───── GIVEN DATA

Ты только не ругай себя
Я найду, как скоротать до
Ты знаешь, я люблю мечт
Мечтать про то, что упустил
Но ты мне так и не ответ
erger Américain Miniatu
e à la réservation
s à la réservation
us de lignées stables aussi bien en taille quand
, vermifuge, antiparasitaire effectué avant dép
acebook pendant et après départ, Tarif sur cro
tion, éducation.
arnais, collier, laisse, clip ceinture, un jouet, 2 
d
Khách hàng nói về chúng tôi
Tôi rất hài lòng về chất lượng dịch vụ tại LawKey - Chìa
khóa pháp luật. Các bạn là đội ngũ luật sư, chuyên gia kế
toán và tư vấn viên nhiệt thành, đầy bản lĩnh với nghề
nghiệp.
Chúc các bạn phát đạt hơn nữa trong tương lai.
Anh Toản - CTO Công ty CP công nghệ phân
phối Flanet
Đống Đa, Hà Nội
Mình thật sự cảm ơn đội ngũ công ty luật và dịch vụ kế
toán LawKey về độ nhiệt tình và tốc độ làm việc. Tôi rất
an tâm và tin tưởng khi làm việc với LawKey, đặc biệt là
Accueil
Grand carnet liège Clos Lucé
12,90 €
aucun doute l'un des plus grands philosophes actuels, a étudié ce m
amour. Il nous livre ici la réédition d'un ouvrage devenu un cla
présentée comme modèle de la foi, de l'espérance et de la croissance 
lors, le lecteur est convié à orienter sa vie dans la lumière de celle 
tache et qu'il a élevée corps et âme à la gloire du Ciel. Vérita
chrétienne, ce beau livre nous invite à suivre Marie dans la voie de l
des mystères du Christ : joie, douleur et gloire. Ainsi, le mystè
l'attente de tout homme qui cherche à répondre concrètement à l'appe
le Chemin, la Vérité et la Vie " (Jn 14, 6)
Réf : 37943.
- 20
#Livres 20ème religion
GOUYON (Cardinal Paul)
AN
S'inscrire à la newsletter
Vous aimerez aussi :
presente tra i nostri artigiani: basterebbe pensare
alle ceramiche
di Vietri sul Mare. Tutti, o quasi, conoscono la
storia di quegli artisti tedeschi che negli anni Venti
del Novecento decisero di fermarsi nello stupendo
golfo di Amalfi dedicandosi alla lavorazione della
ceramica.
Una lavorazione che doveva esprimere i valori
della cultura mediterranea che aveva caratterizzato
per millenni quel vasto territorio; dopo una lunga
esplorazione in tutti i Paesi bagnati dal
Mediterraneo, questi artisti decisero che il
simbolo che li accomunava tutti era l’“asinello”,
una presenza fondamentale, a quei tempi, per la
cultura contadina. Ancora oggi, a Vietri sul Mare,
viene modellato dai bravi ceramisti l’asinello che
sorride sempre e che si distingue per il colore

──────────

#### TASK BRIEF:
The range runs from the line with "présentée comme modèle" up to and including the line with "cultura contadina. Ancora" in the listing above; please write out exactly those lines and nothing more.

#### TASK RESULT:
présentée comme modèle de la foi, de l'espérance et de la croissance 
lors, le lecteur est convié à orienter sa vie dans la lumière de celle 
tache et qu'il a élevée corps et âme à la gloire du Ciel. Vérita
chrétienne, ce beau livre nous invite à suivre Marie dans la voie de l
des mystères du Christ : joie, douleur et gloire. Ainsi, le mystè
l'attente de tout homme qui cherche à répondre concrètement à l'appe
le Chemin, la Vérité et la Vie " (Jn 14, 6)
Réf : 37943.
- 20
#Livres 20ème religion
GOUYON (Cardinal Paul)
AN
S'inscrire à la newsletter
Vous aimerez aussi :
presente tra i nostri artigiani: basterebbe pensare
alle ceramiche
di Vietri sul Mare. Tutti, o quasi, conoscono la
storia di quegli artisti tedeschi che negli anni Venti
del Novecento decisero di fermarsi nello stupendo
golfo di Amalfi dedicandosi alla lavorazione della
ceramica.
Una lavorazione che doveva esprimere i valori
della cultura mediterranea che aveva caratterizzato
per millenni quel vasto territorio; dopo una lunga
esplorazione in tutti i Paesi bagnati dal
Mediterraneo, questi artisti decisero che il
simbolo che li accomunava tutti era l’“asinello”,
una presenza fondamentale, a quei tempi, per la
cultura contadina. Ancora oggi, a Vietri sul Mare,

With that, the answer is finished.